In Buddhist-majority Sri Lanka, the government has needlessly suppressed the Muslim minority’s burial practices by making cremations compulsory for coronavirus victims. International experts say that burial and cremation are both acceptable ways of dealing with the bodies of COVID-19 victims, and Sri Lankan Muslim leaders and human rights groups argue that the cremation decree is a violation of religious freedom.

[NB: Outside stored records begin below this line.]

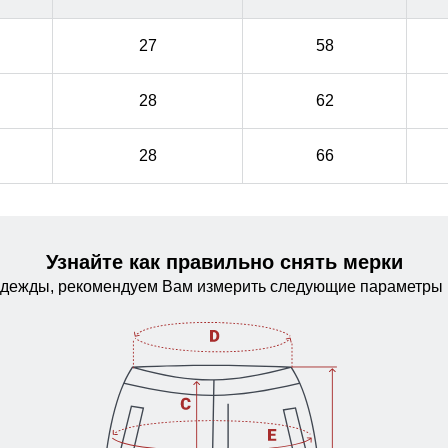
27
58
28
62
28
66
Узнайте как правильно снять мерки
одежды, рекомендуем Вам измерить следующие параметры 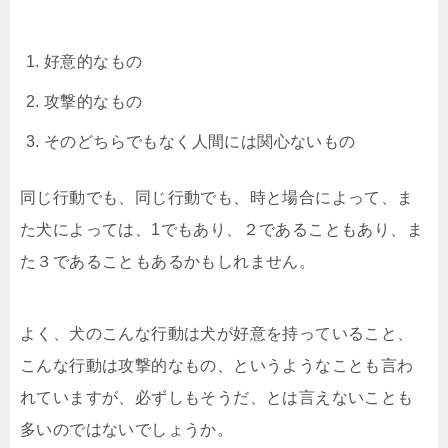
好意的なもの
攻撃的なもの
そのどちらでもなく人間には関心ないもの
同じ行動でも、同じ行動でも、時と場合によって、ま
た犬によっては、1でもあり、２であることもあり、ま
た３であることもあるかもしれません。
よく、犬のこんな行動は犬が好意を持っていること、
こんな行動は攻撃的なもの、というようなことも言わ
れていますが、必ずしもそうだ、とは言えないことも
多いのではないでしょうか。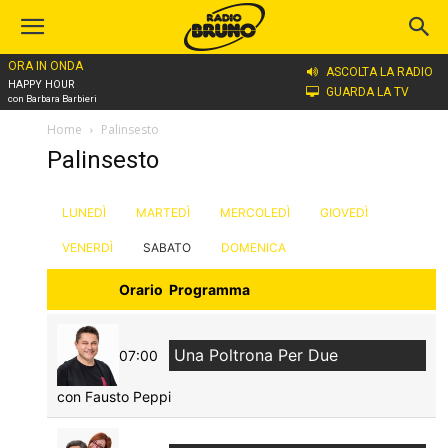
ORA IN ONDA
ASCOLTA LA RADIO
HAPPY HOUR
GUARDA LA TV
con Barbara Barbieri
Home
Palinsesto
Palinsesto
LUNEDÌ
MARTEDÌ
MERCOLEDÌ
GIOVEDÌ
VENERDÌ
SABATO
DOMENICA
Orario
Programma
Una Poltrona Per Due
07:00
con Fausto Peppi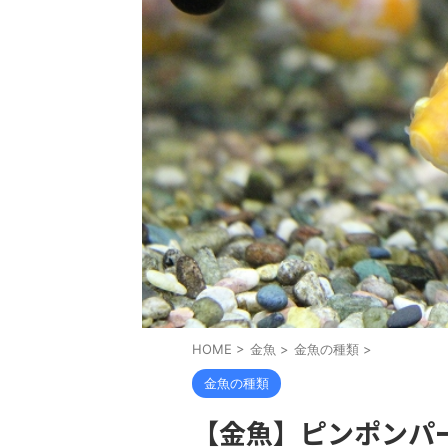
HOME
>
金魚
>
金魚の種類
>
金魚の種類
【金魚】ピンポンパ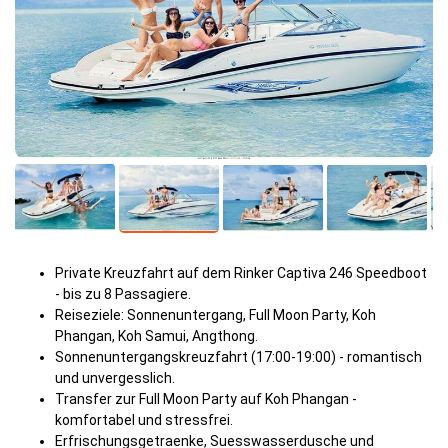
Private Kreuzfahrt auf dem Rinker Captiva 246 Speedboot
- bis zu 8 Passagiere.
Reiseziele: Sonnenuntergang, Full Moon Party, Koh
Phangan, Koh Samui, Angthong.
Sonnenuntergangskreuzfahrt (17:00-19:00) - romantisch
und unvergesslich.
Transfer zur Full Moon Party auf Koh Phangan -
komfortabel und stressfrei.
Erfrischungsgetraenke, Suesswasserdusche und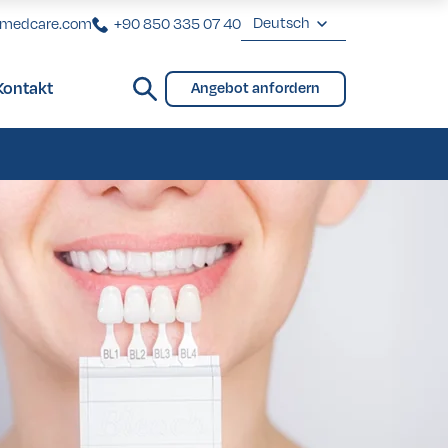
Deutsch
rmedcare.com
+90 850 335 07 40
English
Kontakt
Angebot anfordern
Deutsch
Brücken und Teilprothese
Français
Türkçe
Brücken und Teilprothese
eover in der Türkei
eover in der Türkei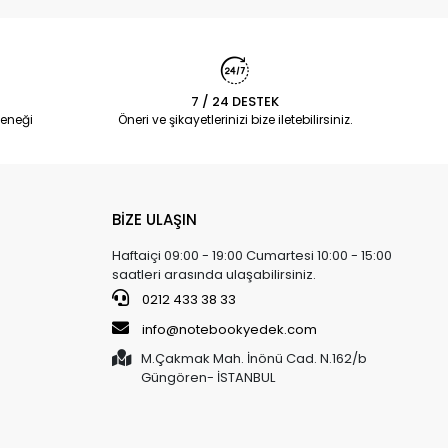
7 / 24 DESTEK
eneği
Öneri ve şikayetlerinizi bize iletebilirsiniz.
BİZE ULAŞIN
Haftaiçi 09:00 - 19:00 Cumartesi 10:00 - 15:00
saatleri arasında ulaşabilirsiniz.
0212 433 38 33
info@notebookyedek.com
M.Çakmak Mah. İnönü Cad. N.162/b
Güngören- İSTANBUL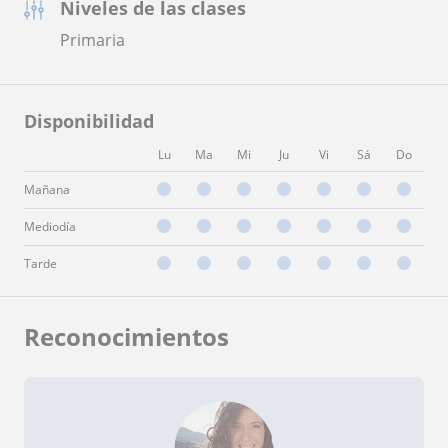
Niveles de las clases
Primaria
Disponibilidad
Lu
Ma
Mi
Ju
Vi
Sá
Do
Mañana
Mediodía
Tarde
Reconocimientos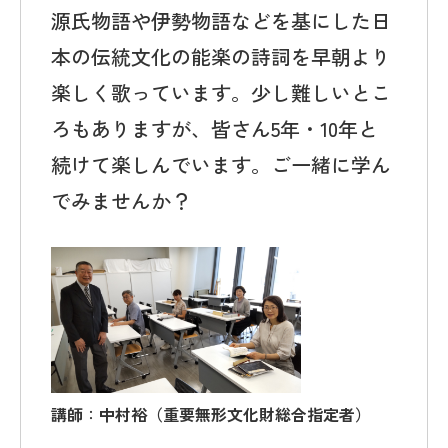
源氏物語や伊勢物語などを基にした日
本の伝統文化の能楽の詩詞を早朝より
楽しく歌っています。少し難しいとこ
ろもありますが、皆さん5年・10年と
続けて楽しんでいます。ご一緒に学ん
でみませんか？
講師
：
中村裕（重要無形文化財総合指定者）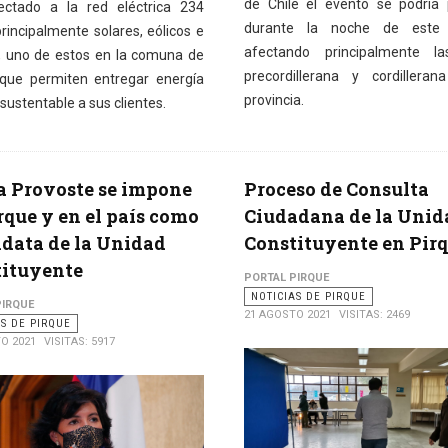
de Chile el evento se podría 
ctado a la red eléctrica 234
durante la noche de este
rincipalmente solares, eólicos e
afectando principalmente l
s, uno de estos en la comuna de
precordillerana y cordillera
 que permiten entregar energía
provincia.
 sustentable a sus clientes.
 Provoste se impone
Proceso de Consulta
rque y en el país como
Ciudadana de la Unid
data de la Unidad
Constituyente en Pir
tituyente
PORTAL PIRQUE
NOTICIAS DE PIRQUE
PIRQUE
21 AGOSTO 2021
VISITAS: 2469
AS DE PIRQUE
O 2021
VISITAS: 5917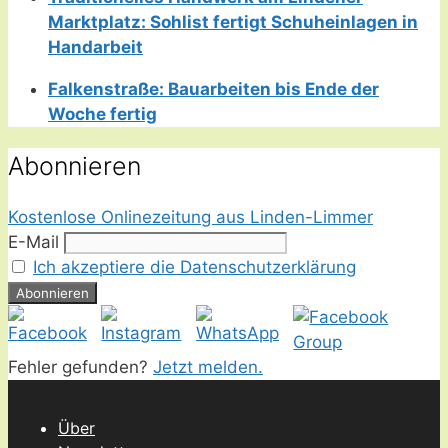
Marktplatz: Sohlist fertigt Schuheinlagen in
Handarbeit
Falkenstraße: Bauarbeiten bis Ende der
Woche fertig
Abonnieren
Kostenlose Onlinezeitung aus Linden-Limmer
E-Mail
Ich akzeptiere die Datenschutzerklärung
Fehler gefunden?
Jetzt melden.
Über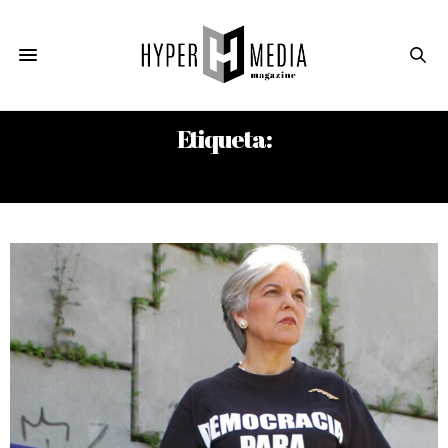
Etiqueta:
ARNALDO IGLESIAS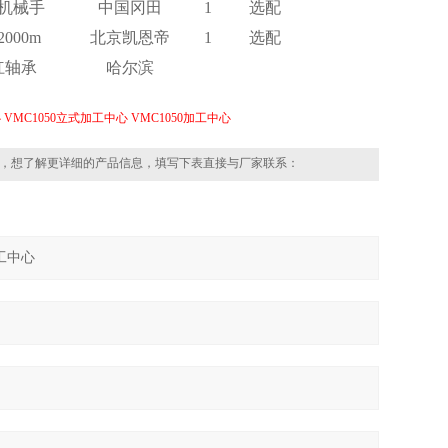
把机械手
中国冈田
1
选配
2000m
北京凯恩帝
1
选配
杠轴承
哈尔滨
心
VMC1050立式加工中心
VMC1050加工中心
，想了解更详细的产品信息，填写下表直接与厂家联系：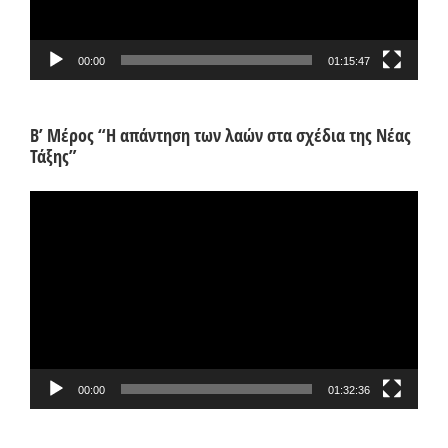
00:00
01:15:47
Β’ Μέρος “Η απάντηση των λαών στα σχέδια της Νέας
Τάξης”
Πρόγραμμα
Αναπαραγωγής
Βίντεο
00:00
01:32:36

Resentment against the policy has deepened since a Muslim family claimed that authorities coerced them to sign a consent form for a family member’s cremation, despite subsequent tests showing that she did not die of COVID-19.

Some governments have also discriminated against religious minorities by excluding them from programs aimed at assisting COVID-19 victims, or by providing them with less support than is offered to citizens from the majority group. In some areas of Pakistan, for example, authorities have reportedly refused to give food aid to Christians and Hindus, stating that assistance is reserved for Muslims. In India, both private and government-run hospitals have been accused of providing Muslim COVID-19 patients with lower-quality care. In the state of Gujarat, which is governed by Prime Minister Modi’s Hindu nationalist Bharatiya Janata Party, a government hospital is placing Muslim and Hindu coronavirus patients in separate wards, prompting accusations of apartheid.

The need for vigilance

In each of these cases, the scapegoating has not occurred in a vacuum. Rather it has come after years or even generations of social and political marginalization. This reality underscores the need for international partners and local human rights activists to combat all forms of discrimination and bigotry during ordinary times, because such patterns can erupt into something far deadlier during a period of crisis like a global pandemic.

Many countries whose governments are deeply antagonistic toward minority faith groups have not yet faced coronavirus outbreaks on the scale of those in India or Pakistan. As more nations experience massive increases in new COVID-19 cases, defenders of fundamental rights should pay close attention to elites’ rhetoric and policy choices vis-à-vis religious minorities and other vulnerable communities, who will likely bear the brunt of any effort to shift blame for flawed government responses and the suffering of the population as a whole.